İstanbul Heybeliada açıklarında önceki gece saat 00.50 sıralarında ‘DenizTaksi25’ isimli tekne alabora olarak battı. Mürettebatla birlikte 27 kişi, balıkçı Uğur Kıran, Sahil Güvenlik ve Deniz Polisi ekiplerince kurtarıldı. Hastaneye kaldırılan 11 kişiden birinin durumunun ağır olduğu bildirildi.
KAÇAN KAPTAN SERBEST
Teknedeki yolcuların Heybeliada’da bir arkadaşlarının doğum gününü kutladıktan sonra Bostancı’ya döndükleri öğrenildi. İfadesinde “18 yıldır bu iş yapıyorum. Tekne nasıl battı, ben de anlamadım” diyan kaptan M.B. (30), adli kontrolle serbest bırakıldı. Ölümden dönen kazazedelerden birisi dehşet anlarını şöyle anlattı: “İçeriye su girmemesi için kaptan kapıyı kapattı, önce kendi kaçtı, bizi bıraktı. Battıktan sonra içeride kalan son 3 kişiyle birlikte açık camdan su yüzüne çıktık.”
CANIMIZI ONA BORÇLUYUZ
Kurtulanlardan Zeynep Özhan “10 dakika gittikten sonra sola yattık, 1-2 dakika sonra devrildik. Ben dış taraftaydım, içeride olan arkadaşlar çıkamadılar. O sırada bir balıkçı teknesi geldi, hepimizi kurtardı” dedi. Sunay Akkoyun da “İnanılmaz bir panik vardı. Bir arkadaş kapıyı kırdı dışarı öyle çıktık” diye konuştu.
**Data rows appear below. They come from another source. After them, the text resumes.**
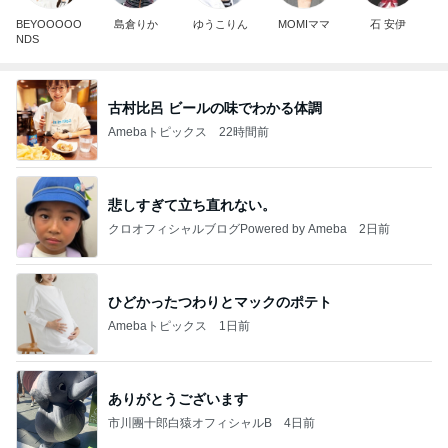
BEYOOOOO
島倉りか
ゆうこりん
MOMIママ
石 安伊
NDS
古村比呂 ビールの味でわかる体調
Amebaトピックス
22時間前
悲しすぎて立ち直れない。
クロオフィシャルブログPowered by Ameba
2日前
ひどかったつわりとマックのポテト
Amebaトピックス
1日前
ありがとうございます
市川團十郎白猿オフィシャルB
4日前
IŞIĞI KAYBOLUNCA BATTIĞINI ANLADIM
Teknenin battığı anda ağlarını toplamak için denize açılan balıkçı Uğur Kıran ilk müdahaleyi yaptı. Bir yandan can kurtarırken, diğer yandan hem sahil güvenliği aradı hem de adadaki ailesini karakola gönderdi. Kıran o anları şöyle anlattı: “Bir anda teknenin ışığı kayboldu. Sonra ses duydum; birisi ‘Dolabın altında, dolabın altında’ diye bağırıyordu. Dolabın altında can yeleği olur. Çapayı çektik, açığa gittik. Denizin yüzeyi adam doluydu, 13 kişi de can yeleği yoktu. 3-4 kişi titriyordu. 14 kişiyi aldım, sahile bıraktım.”
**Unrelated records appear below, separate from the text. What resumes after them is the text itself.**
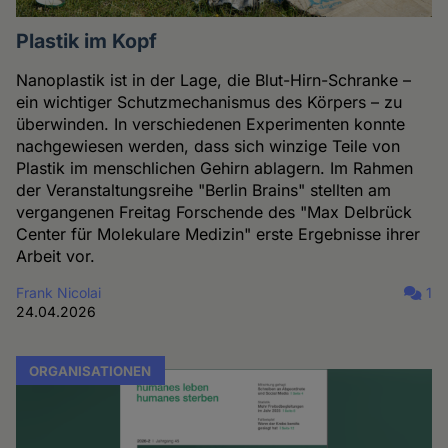
Plastik im Kopf
Nanoplastik ist in der Lage, die Blut-Hirn-Schranke –
ein wichtiger Schutzmechanismus des Körpers – zu
überwinden. In verschiedenen Experimenten konnte
nachgewiesen werden, dass sich winzige Teile von
Plastik im menschlichen Gehirn ablagern. Im Rahmen
der Veranstaltungsreihe "Berlin Brains" stellten am
vergangenen Freitag Forschende des "Max Delbrück
Center für Molekulare Medizin" erste Ergebnisse ihrer
Arbeit vor.
Frank Nicolai
1
24.04.2026
ORGANISATIONEN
Tekneden kurtulanlar ölümden döndükleri anları gazetecilere anlattı.
Batan deniz taksinin ruhsatsız olduğu iddia edildi.
BABASI DA KAHRAMAN!
Uğur Kıran’ın babası İbrahim Kıran’ın da 1974’te düşen bir helikopterden 3 subayı denizden kurtardığı ve bu başarısı nedeniyle Türk Hava Kurumu tarafından plaketle ödüllendirildiği öğrenildi.